→ WORK TO COMPLETE
Here are the records. Print them all exactly.

[Saved entries]
________________________
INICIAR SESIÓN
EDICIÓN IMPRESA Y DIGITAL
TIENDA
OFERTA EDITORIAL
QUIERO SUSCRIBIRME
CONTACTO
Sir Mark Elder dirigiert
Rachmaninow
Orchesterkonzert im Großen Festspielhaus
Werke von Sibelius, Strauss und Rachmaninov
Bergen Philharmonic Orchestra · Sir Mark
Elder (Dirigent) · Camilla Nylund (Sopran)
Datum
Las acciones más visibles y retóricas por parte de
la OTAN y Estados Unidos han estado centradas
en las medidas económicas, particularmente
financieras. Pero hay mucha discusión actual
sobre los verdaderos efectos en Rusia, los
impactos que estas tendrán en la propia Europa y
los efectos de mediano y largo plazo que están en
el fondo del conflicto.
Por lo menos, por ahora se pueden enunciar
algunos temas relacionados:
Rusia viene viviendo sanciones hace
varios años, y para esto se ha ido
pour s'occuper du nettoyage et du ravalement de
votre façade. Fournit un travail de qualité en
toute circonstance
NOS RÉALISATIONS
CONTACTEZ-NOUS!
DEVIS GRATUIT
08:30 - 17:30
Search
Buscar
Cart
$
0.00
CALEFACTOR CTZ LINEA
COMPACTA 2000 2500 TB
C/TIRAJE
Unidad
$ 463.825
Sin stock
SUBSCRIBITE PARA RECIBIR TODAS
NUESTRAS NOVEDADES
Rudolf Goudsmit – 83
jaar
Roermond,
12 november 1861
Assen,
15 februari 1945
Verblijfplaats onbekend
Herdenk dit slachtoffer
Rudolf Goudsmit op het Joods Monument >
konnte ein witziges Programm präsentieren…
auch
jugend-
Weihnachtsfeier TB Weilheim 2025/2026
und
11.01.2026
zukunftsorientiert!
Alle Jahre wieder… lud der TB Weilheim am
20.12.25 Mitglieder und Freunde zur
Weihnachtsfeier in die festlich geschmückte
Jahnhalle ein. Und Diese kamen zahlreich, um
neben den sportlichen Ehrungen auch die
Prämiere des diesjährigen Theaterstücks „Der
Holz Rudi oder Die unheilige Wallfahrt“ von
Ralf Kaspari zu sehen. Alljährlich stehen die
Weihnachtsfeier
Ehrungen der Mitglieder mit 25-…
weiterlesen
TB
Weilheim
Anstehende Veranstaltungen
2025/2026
________________________
→ ANSWER SPACE
INICIAR SESIÓN
EDICIÓN IMPRESA Y DIGITAL
TIENDA
OFERTA EDITORIAL
QUIERO SUSCRIBIRME
CONTACTO
Sir Mark Elder dirigiert
Rachmaninow
Orchesterkonzert im Großen Festspielhaus
Werke von Sibelius, Strauss und Rachmaninov
Bergen Philharmonic Orchestra · Sir Mark
Elder (Dirigent) · Camilla Nylund (Sopran)
Datum
Las acciones más visibles y retóricas por parte de
la OTAN y Estados Unidos han estado centradas
en las medidas económicas, particularmente
financieras. Pero hay mucha discusión actual
sobre los verdaderos efectos en Rusia, los
impactos que estas tendrán en la propia Europa y
los efectos de mediano y largo plazo que están en
el fondo del conflicto.
Por lo menos, por ahora se pueden enunciar
algunos temas relacionados:
Rusia viene viviendo sanciones hace
varios años, y para esto se ha ido
pour s'occuper du nettoyage et du ravalement de
votre façade. Fournit un travail de qualité en
toute circonstance
NOS RÉALISATIONS
CONTACTEZ-NOUS!
DEVIS GRATUIT
08:30 - 17:30
Search
Buscar
Cart
$
0.00
CALEFACTOR CTZ LINEA
COMPACTA 2000 2500 TB
C/TIRAJE
Unidad
$ 463.825
Sin stock
SUBSCRIBITE PARA RECIBIR TODAS
NUESTRAS NOVEDADES
Rudolf Goudsmit – 83
jaar
Roermond,
12 november 1861
Assen,
15 februari 1945
Verblijfplaats onbekend
Herdenk dit slachtoffer
Rudolf Goudsmit op het Joods Monument >
konnte ein witziges Programm präsentieren…
auch
jugend-
Weihnachtsfeier TB Weilheim 2025/2026
und
11.01.2026
zukunftsorientiert!
Alle Jahre wieder… lud der TB Weilheim am
20.12.25 Mitglieder und Freunde zur
Weihnachtsfeier in die festlich geschmückte
Jahnhalle ein. Und Diese kamen zahlreich, um
neben den sportlichen Ehrungen auch die
Prämiere des diesjährigen Theaterstücks „Der
Holz Rudi oder Die unheilige Wallfahrt“ von
Ralf Kaspari zu sehen. Alljährlich stehen die
Weihnachtsfeier
Ehrungen der Mitglieder mit 25-…
weiterlesen
TB
Weilheim
Anstehende Veranstaltungen
2025/2026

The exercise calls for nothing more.